Dear Liz: I concur with your advice regarding selling collections. I am a retired licensed marriage and family therapist. I’ve witnessed clients struggle with caring for a loved one and their things. One family started taking photos of their loved one with much-treasured collectible objects, and recording the stories told about them. This offered increased connection and understanding across the generations. With this recorded story, it was easier to release and sell the things. And there were a few treasures that family members asked to keep, pleasing their elders immensely!

Answer: What a lovely idea! As collectors know, it’s all about the story, and many would embrace the chance to share theirs.
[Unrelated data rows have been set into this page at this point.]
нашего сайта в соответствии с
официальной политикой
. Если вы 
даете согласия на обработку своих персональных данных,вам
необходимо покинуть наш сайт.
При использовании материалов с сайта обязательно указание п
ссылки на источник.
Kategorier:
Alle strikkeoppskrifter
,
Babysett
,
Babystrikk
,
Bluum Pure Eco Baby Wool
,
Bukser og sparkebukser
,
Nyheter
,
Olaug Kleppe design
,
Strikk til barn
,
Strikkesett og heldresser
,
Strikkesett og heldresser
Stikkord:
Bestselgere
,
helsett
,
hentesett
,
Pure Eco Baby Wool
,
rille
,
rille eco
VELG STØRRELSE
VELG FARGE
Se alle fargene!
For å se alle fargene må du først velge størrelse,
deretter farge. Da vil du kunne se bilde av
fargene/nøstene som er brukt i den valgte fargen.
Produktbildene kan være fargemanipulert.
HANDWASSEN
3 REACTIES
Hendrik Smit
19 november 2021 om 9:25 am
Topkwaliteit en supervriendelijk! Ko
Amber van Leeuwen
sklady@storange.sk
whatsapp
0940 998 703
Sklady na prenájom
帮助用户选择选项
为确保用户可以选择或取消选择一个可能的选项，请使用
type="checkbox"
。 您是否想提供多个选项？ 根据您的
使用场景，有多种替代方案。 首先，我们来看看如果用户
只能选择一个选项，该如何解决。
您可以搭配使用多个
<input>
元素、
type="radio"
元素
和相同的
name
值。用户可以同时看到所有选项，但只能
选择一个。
Dear Liz: A friend collected and has some wonderful pieces of Japanese items such as antique tonsu chests and porcelain, some of which are quite valuable. When she was updating her estate plan, her attorney suggested she ask me, as a friend and fellow collector, to be an advisor to her family about disposing of these items after her death (assuming she predeceases me). My contact info was then shared with her loved ones. Another trick I have seen is to have copies made of receipts with identifying information and prices paid placed inside drawers of valuable furniture. Whether these items are sold at auction, estate sale or upscale consignment, the information is extremely valuable in helping to determine authenticity. Naturally, this information should also be stored with legal documents. Prior to a recent surgery I also shared my information with my sister and went over the location in my files for all pertinent information. It can be difficult for heirs to differentiate Baccarat crystal, vintage Wedgwood china and top-quality French copper from goods sold in discount chains. Once they know what the items are, the internet and EBay make it easy to get a sense of the value of items for sale. Hope you find this helpful.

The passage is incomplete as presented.